GLP-1 resistance is caused by excessive visceral fat[17], as well as gut microbiota dysbiosis[4]. In addition, physical inactivity is a potent risk factor for the accumulation of visceral fat, which is associated with systemic inflammation[18]. The skeletal muscle is an endocrine organ and releases various myokines, including interleukin (IL)-6, IL-8, and IL-15. Contracting the skeletal muscle during exercise exerts anti-inflammatory effects by myokines and reduces ectopic fat[18]. Heiskanen et al[19] recently reported that both sprint interval and moderate-intensity continuous training decreased pancreatic fat and improved the β-cell function in subjects with prediabetes and T2D. Although the authors did not evaluate the incretin effect in this study, they speculated that exercise can improve the β-cell function to read potentiating incretins and neural signals.
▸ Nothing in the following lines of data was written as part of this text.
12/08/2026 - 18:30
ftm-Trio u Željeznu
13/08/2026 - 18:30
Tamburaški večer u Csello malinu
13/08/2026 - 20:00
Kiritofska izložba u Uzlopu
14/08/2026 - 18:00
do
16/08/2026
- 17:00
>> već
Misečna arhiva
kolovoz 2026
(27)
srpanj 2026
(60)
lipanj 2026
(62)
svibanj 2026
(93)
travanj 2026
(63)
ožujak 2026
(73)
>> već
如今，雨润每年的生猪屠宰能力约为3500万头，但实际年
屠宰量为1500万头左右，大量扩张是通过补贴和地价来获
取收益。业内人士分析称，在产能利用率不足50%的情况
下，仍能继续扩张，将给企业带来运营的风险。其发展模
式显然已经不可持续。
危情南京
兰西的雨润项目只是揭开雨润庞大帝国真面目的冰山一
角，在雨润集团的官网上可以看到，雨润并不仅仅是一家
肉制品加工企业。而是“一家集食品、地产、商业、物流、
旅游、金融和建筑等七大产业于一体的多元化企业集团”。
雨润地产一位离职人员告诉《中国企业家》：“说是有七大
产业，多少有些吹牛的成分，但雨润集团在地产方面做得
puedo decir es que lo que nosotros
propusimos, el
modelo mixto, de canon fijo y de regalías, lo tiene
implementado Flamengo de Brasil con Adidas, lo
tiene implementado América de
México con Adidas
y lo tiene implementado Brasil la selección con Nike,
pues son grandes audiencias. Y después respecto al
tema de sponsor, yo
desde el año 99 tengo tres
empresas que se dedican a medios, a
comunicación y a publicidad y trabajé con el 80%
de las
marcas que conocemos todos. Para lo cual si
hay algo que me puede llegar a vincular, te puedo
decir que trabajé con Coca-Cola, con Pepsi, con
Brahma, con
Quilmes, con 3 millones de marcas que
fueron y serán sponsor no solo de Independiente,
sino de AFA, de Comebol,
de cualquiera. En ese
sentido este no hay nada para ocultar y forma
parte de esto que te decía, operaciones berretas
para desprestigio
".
To date, the efficacy of exercise on the GLP-1 secretion/function is only partially investigated in patients with T2D. However, exercise appears to potentiate the effect of the GLP-1 receptor agonists treatment by ameliorating GLP-1 resistance. The role played by gut microbiota in causing GLP-1 resistance is a focus of attention; however, to our knowledge, no study has investigated the effect of exercise on GLP-1 resistance in association with the alteration of the gut microbiota. Notably, the precise adjustment of various confounding factors, such as diet, medications, comorbidities, and genetic factor, is challenging in human studies. Exercise also increases microbiota-derived short chain fatty acids (SCFA)[20] which have been shown to improve insulin sensitivity[21]. Short chain fatty acids interact with specific G-protein coupled receptors (GPR41 and GPR43) on the intestinal L-cells[22], and increase GLP-1 secretion[23]. Exercise may improve GLP-1 secretion/function through the SCFA signaling mechanism. In addition, myokines are believed to play a vital role in mediating GLP-1 secretion/function during exercise. Although current evidence is limited, a human study demonstrated that a GLP-1 receptor agonist, exenatide, treatment elevated irisin levels and enhanced the glycemic control in patients with T2D[24]. Nevertheless, further research is warranted in the future.